You’ve got your own problems. Haven’t we all? You, no doubt, want to concentrate on finding your own solutions rather than getting bogged down with someone else’s concerns. And who could criticise you?
Well I will. Your function, whatever it is that you sell or produce, should go some way to solving the problems of those on your email marketing lists. Solutions sell. If a potential customer is in difficulties because they don’t know how to respond to, for instance, the limitations imposed by a strict budget, then if you can offer them something at a price they can afford. you’ve probably made a sale.

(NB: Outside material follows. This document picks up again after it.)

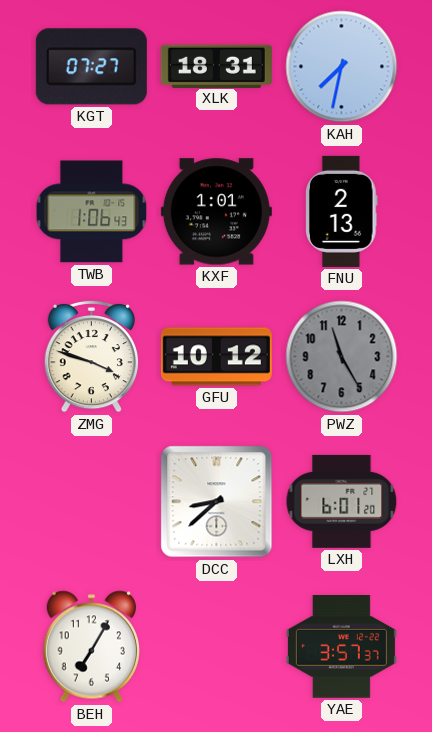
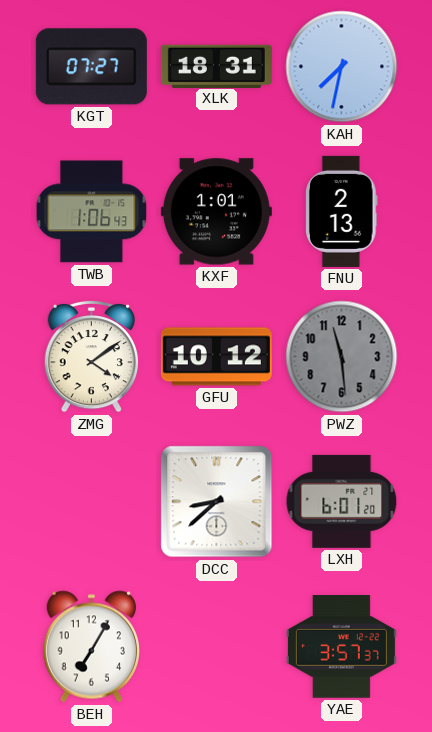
ZMG: 3:48 -> 4:09
PWZ: 11:25 -> 11:29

There’s only one problem with this answer to all your problems and that’s that you don’t know what your customer’s current challenges are. The solution is, of course, to discover what’s bugging them. There are three main ways of going about this: asking them directly, deducing from the data on your email marketing lists, or setting up a click through which will indicate where they feel their needs are.
Asking someone what their problems are does not give dependable results. They are likely to lie. To say you have been unable to cope with a particular challenge is to say, clearly and precisely, that you have in some way failed. People don’t like doing that. I bet you don’t either.
We have oodles of data on our subscribers that can, and normally does, define that person sufficiently to target them for an email marketing campaign. It not only gives personal data, such as age, but also shows their likes, dislikes, and preferences. It’s marketing gold of course. However, the recent changes in working and living conditions due to the lockdown and its fallout mean that our data is no longer as accurate as it was. We need to update it, and rapidly.
The most accurate way of discovering what’s bothering a particular person, or indeed group of people, is to have a simple click through on a marketing email or enewsletter. If someone chooses that landing page, they’re interested.
Most commentators will suggest that normally you concentrate an email marketing campaign solely on completions as anything that dilutes this target is likely to mean fewer sales. Come to think of it, I’ve said that. But the critical point is the word normally as it means that you can go outside those limitations if there is a need to. The changes brought on by the Coronavirus response, I’d suggest, comes within that criterion.
The two extremes in the ways to discover what problems they are experiencing is to be subtle or overt. I am all for overt. If you want to know whether, for instance, photocopying costs are something particular subscribers are struggling with then a brief article in an enewsletter, headed ‘Hidden Office Costs’, with a click through to ‘Ways to cut photo copying costs’ will give you clear and precise indicators as to what might be useful to offer in your next email marketing campaign. Try it, and do it now.